What the task requires
Please restate word for word only the lines that start at the one containing "YouTube utilizza questo" and continue to the final line of the material.

Data provided
- - -
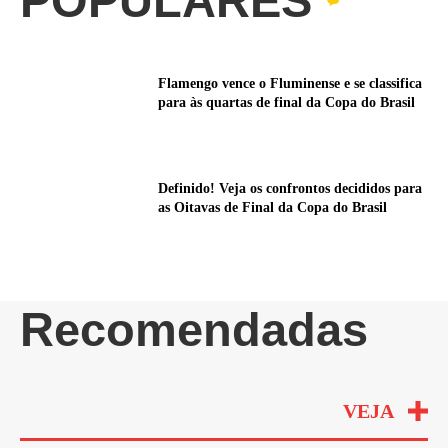
POPULARES
Flamengo vence o Fluminense e se classifica
para às quartas de final da Copa do Brasil
Definido! Veja os confrontos decididos para
as Oitavas de Final da Copa do Brasil
Recomendadas
VEJA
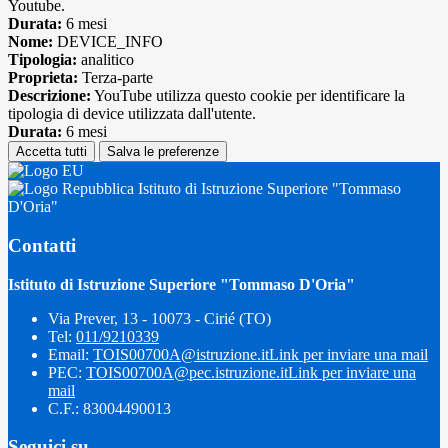
Youtube.
Durata:
6 mesi
Nome:
DEVICE_INFO
Tipologia:
analitico
Proprieta:
Terza-parte
Descrizione:
YouTube utilizza questo cookie per identificare la
tipologia di device utilizzata dall'utente.
Durata:
6 mesi
Accetta tutti
Salva le preferenze
Istituto di Istruzione Superiore "Tommaso
D'Oria"
Contatti
Istituto di Istruzione Superiore "Tommaso D'Oria"
Via Prever, 13 - 10073 - Cirié (TO)
Tel:
011/9210339
Email:
TOIS00700A@istruzione.it
Link per inviare una mail
PEC:
TOIS00700A@pec.istruzione.it
Link per inviare una
mail
C.F.: 83004490013
Seguici su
- - -
Your solution
YouTube utilizza questo cookie per identificare la
tipologia di device utilizzata dall'utente.
Durata:
6 mesi
Accetta tutti
Salva le preferenze
Istituto di Istruzione Superiore "Tommaso
D'Oria"
Contatti
Istituto di Istruzione Superiore "Tommaso D'Oria"
Via Prever, 13 - 10073 - Cirié (TO)
Tel:
011/9210339
Email:
TOIS00700A@istruzione.it
Link per inviare una mail
PEC:
TOIS00700A@pec.istruzione.it
Link per inviare una
mail
C.F.: 83004490013
Seguici su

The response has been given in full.